To do — State, as a single number, how many lines in the data below contain "Matégot".

Records supplied —
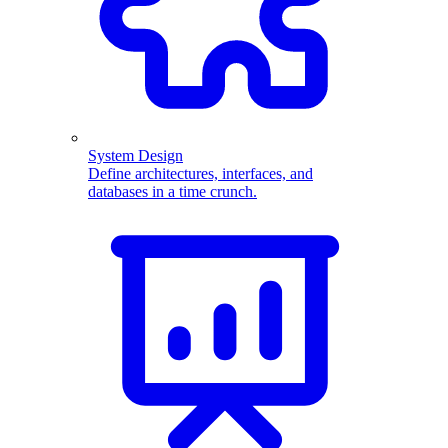
System Design
Define architectures, interfaces, and
databases in a time crunch.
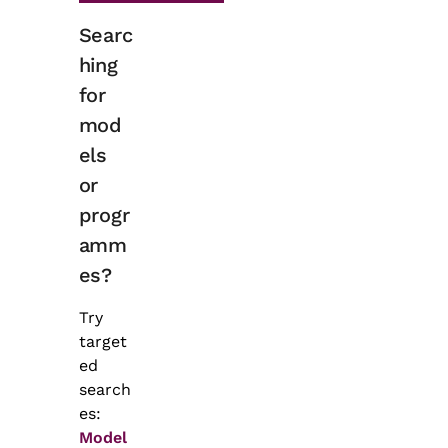
Searc
hing
for
mod
els
or
progr
amm
es?
Try
target
ed
search
es:
Model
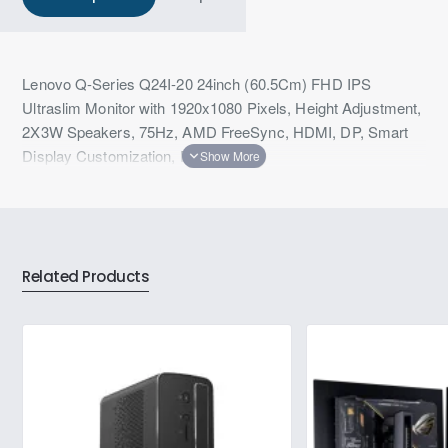
Lenovo Q-Series Q24I-20 24inch (60.5Cm) FHD IPS
Ultraslim Monitor with 1920x1080 Pixels, Height Adjustment,
2X3W Speakers, 75Hz, AMD FreeSync, HDMI, DP, Smart
Display Customization, Raven Black
Related Products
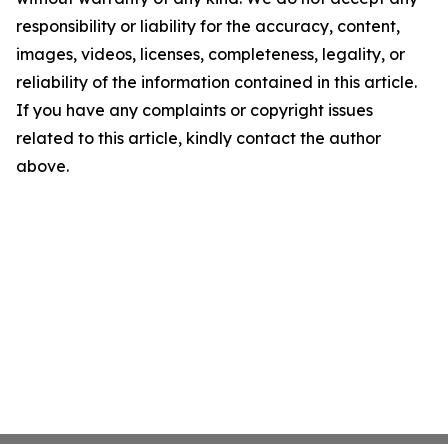
responsibility or liability for the accuracy, content,
images, videos, licenses, completeness, legality, or
reliability of the information contained in this article.
If you have any complaints or copyright issues
related to this article, kindly contact the author
above.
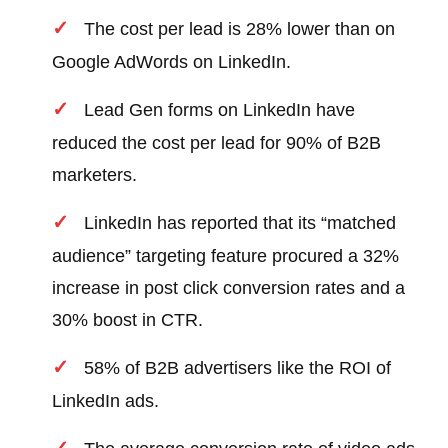
The cost per lead is 28% lower than on
Google AdWords on LinkedIn.
Lead Gen forms on LinkedIn have
reduced the cost per lead for 90% of B2B
marketers.
LinkedIn has reported that its “matched
audience” targeting feature procured a 32%
increase in post click conversion rates and a
30% boost in CTR.
58% of B2B advertisers like the ROI of
LinkedIn ads.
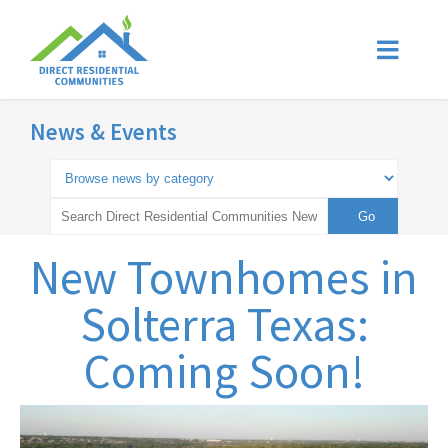
News & Events
New Townhomes in
Solterra Texas:
Coming Soon!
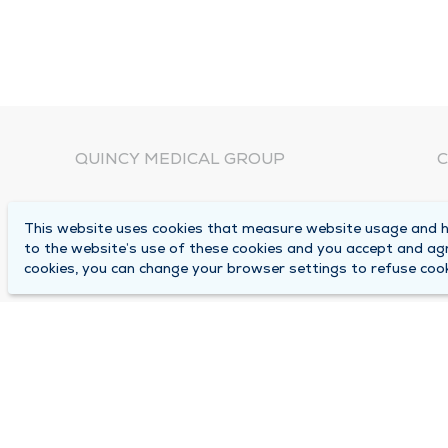
QUINCY MEDICAL GROUP
C
About Us
N
This website uses cookies that measure website usage and he
C
Locations
to the website’s use of these cookies and you accept and ag
1
cookies, you can change your browser settings to refuse cook
Careers
Q
Media Center
M
Medical Records Request
B
Contact Us
A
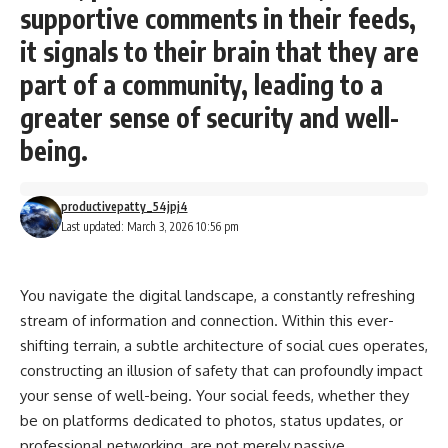
supportive comments in their feeds,
it signals to their brain that they are
part of a community, leading to a
greater sense of security and well-
being.
productivepatty_54jpj4
Last updated: March 3, 2026 10:56 pm
You navigate the digital landscape, a constantly refreshing
stream of information and connection. Within this ever-
shifting terrain, a subtle architecture of social cues operates,
constructing an illusion of safety that can profoundly impact
your sense of well-being. Your social feeds, whether they
be on platforms dedicated to photos, status updates, or
professional networking, are not merely passive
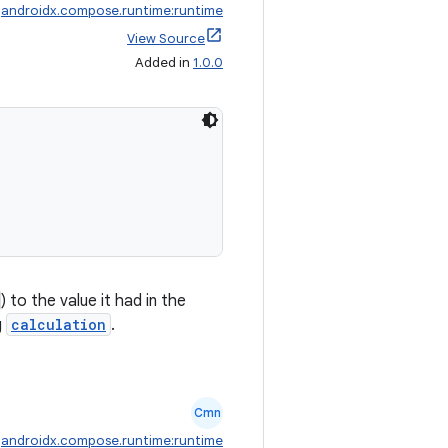
:
androidx.compose.runtime:runtime
View Source
Added in
1.0.0
) to the value it had in the
g
calculation
.
Cmn
:
androidx.compose.runtime:runtime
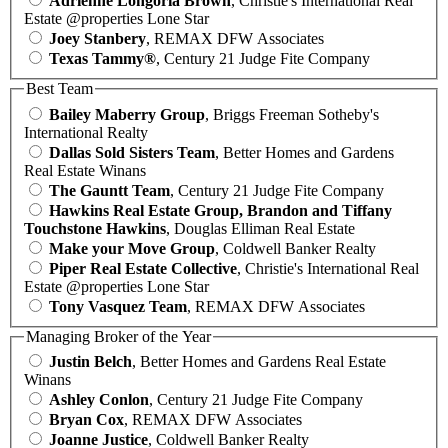
Adrienne Longoria Brown
, Christie's International Real
Estate @properties Lone Star
Joey Stanbery
, REMAX DFW Associates
Texas Tammy®
, Century 21 Judge Fite Company
Best Team
Bailey Maberry Group
, Briggs Freeman Sotheby's
International Realty
Dallas Sold Sisters Team
, Better Homes and Gardens
Real Estate Winans
The Gauntt Team
, Century 21 Judge Fite Company
Hawkins Real Estate Group, Brandon and Tiffany
Touchstone Hawkins
, Douglas Elliman Real Estate
Make your Move Group
, Coldwell Banker Realty
Piper Real Estate Collective
, Christie's International Real
Estate @properties Lone Star
Tony Vasquez Team
, REMAX DFW Associates
Managing Broker of the Year
Justin Belch
, Better Homes and Gardens Real Estate
Winans
Ashley Conlon
, Century 21 Judge Fite Company
Bryan Cox
, REMAX DFW Associates
Joanne Justice
, Coldwell Banker Realty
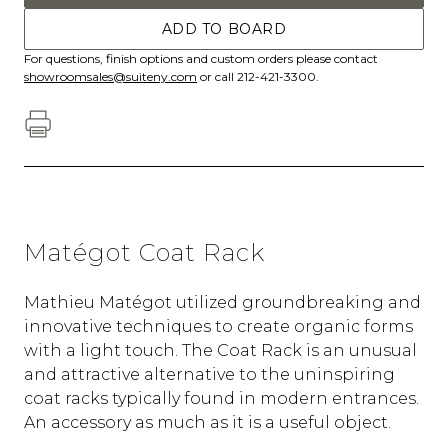
ADD TO BOARD
For questions, finish options and custom orders please contact
showroomsales@suiteny.com
or call 212-421-3300.
Matégot Coat Rack
Mathieu Matégot utilized groundbreaking and
innovative techniques to create organic forms
with a light touch. The Coat Rack is an unusual
and attractive alternative to the uninspiring
coat racks typically found in modern entrances.
An accessory as much as it is a useful object.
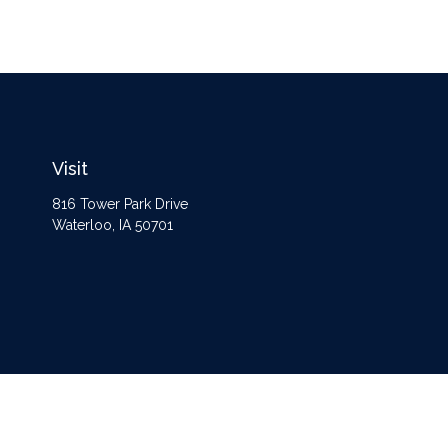
Visit
816 Tower Park Drive
Waterloo,
IA
50701
The content is developed from sources believed to be providing accurate information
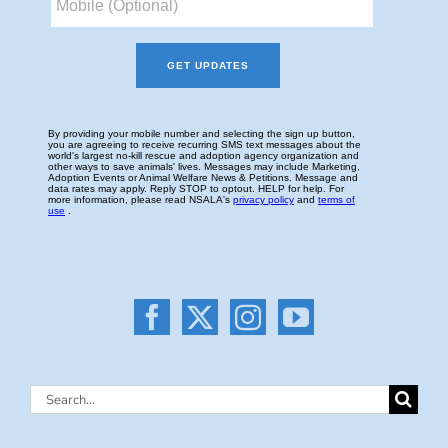
Search
for:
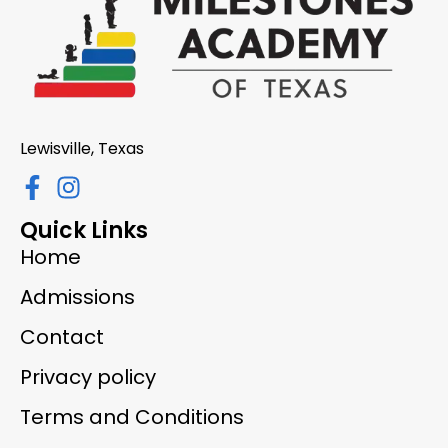
Lewisville, Texas
Quick Links
Home
Admissions
Contact
Privacy policy
Terms and Conditions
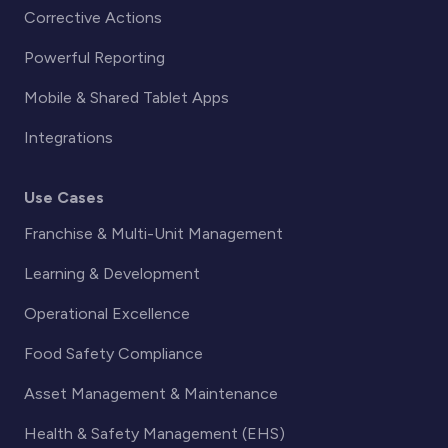
Corrective Actions
Powerful Reporting
Mobile & Shared Tablet Apps
Integrations
Use Cases
Franchise & Multi-Unit Management
Learning & Development
Operational Excellence
Food Safety Compliance
Asset Management & Maintenance
Health & Safety Management (EHS)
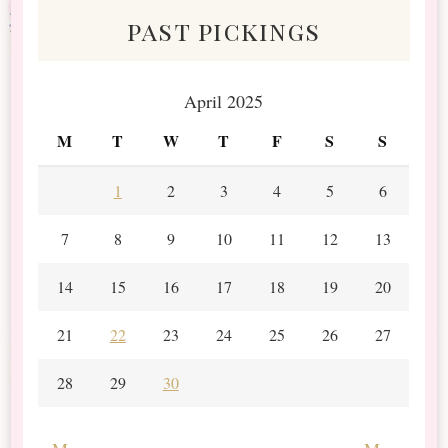
past pickings
April 2025
M
T
W
T
F
S
S
1
2
3
4
5
6
7
8
9
10
11
12
13
14
15
16
17
18
19
20
21
22
23
24
25
26
27
28
29
30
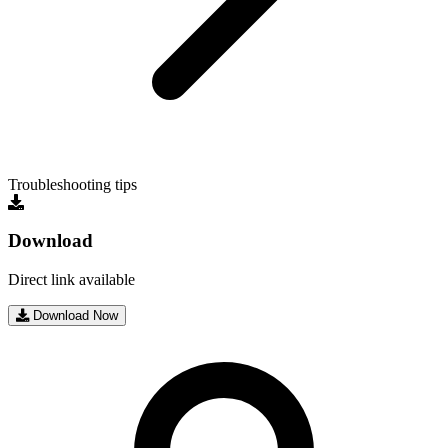
Troubleshooting tips
Download
Direct link available
Download Now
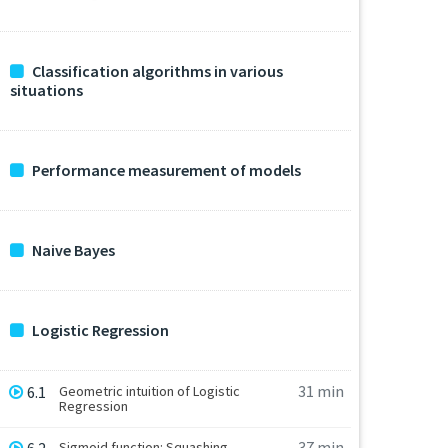
Classification algorithms in various
situations
Performance measurement of models
Naive Bayes
Logistic Regression
31 min
6.1
Geometric intuition of Logistic
Regression
37 min
Sigmoid function: Squashing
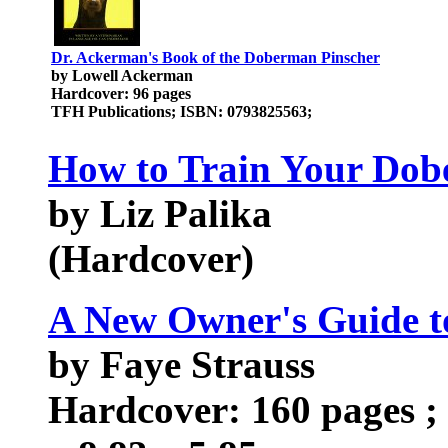
Dr. Ackerman's Book of the Doberman Pinscher
by Lowell Ackerman
Hardcover: 96 pages
TFH Publications; ISBN: 0793825563;
How to Train Your Dob
by Liz Palika
(Hardcover)
A New Owner's Guide t
by Faye Strauss
Hardcover: 160 pages ; 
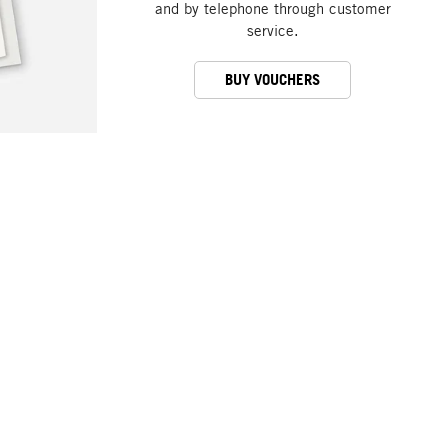
and by telephone through customer
service.
BUY VOUCHERS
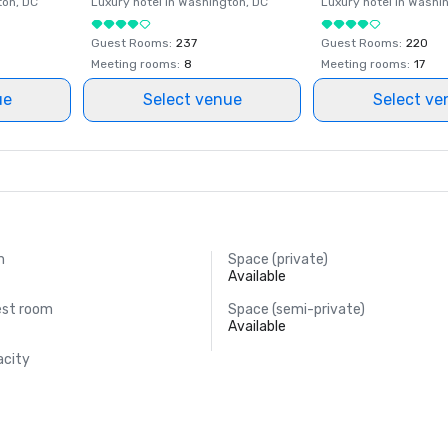
ton
, DC
Luxury hotel in
Washington
, DC
Luxury hotel in
Washi
Guest Rooms
:
237
Guest Rooms
:
220
Meeting rooms
:
8
Meeting rooms
:
17
ue
Select venue
Select ve
m
Space (private)
Available
est room
Space (semi-private)
Available
acity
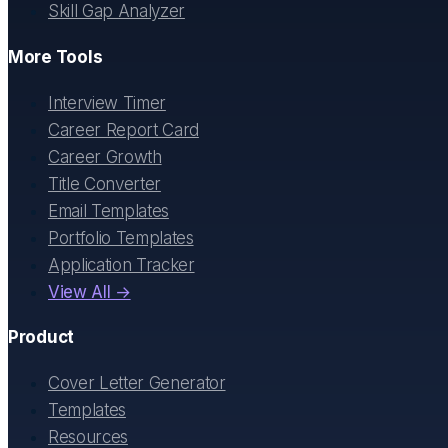
Skill Gap Analyzer
More Tools
Interview Timer
Career Report Card
Career Growth
Title Converter
Email Templates
Portfolio Templates
Application Tracker
View All →
Product
Cover Letter Generator
Templates
Resources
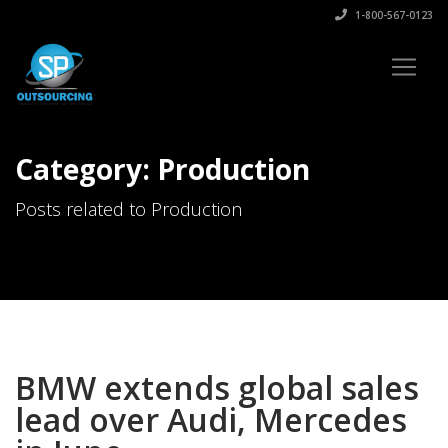
1-800-567-0123
Category: Production
Posts related to Production
BMW extends global sales
lead over Audi, Mercedes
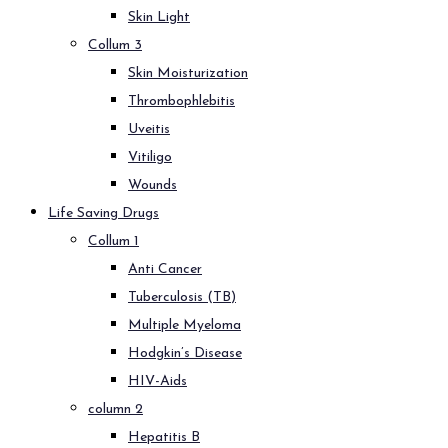
Skin Light
Collum 3
Skin Moisturization
Thrombophlebitis
Uveitis
Vitiligo
Wounds
Life Saving Drugs
Collum 1
Anti Cancer
Tuberculosis (TB)
Multiple Myeloma
Hodgkin’s Disease
HIV-Aids
column 2
Hepatitis B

Worked solution — 2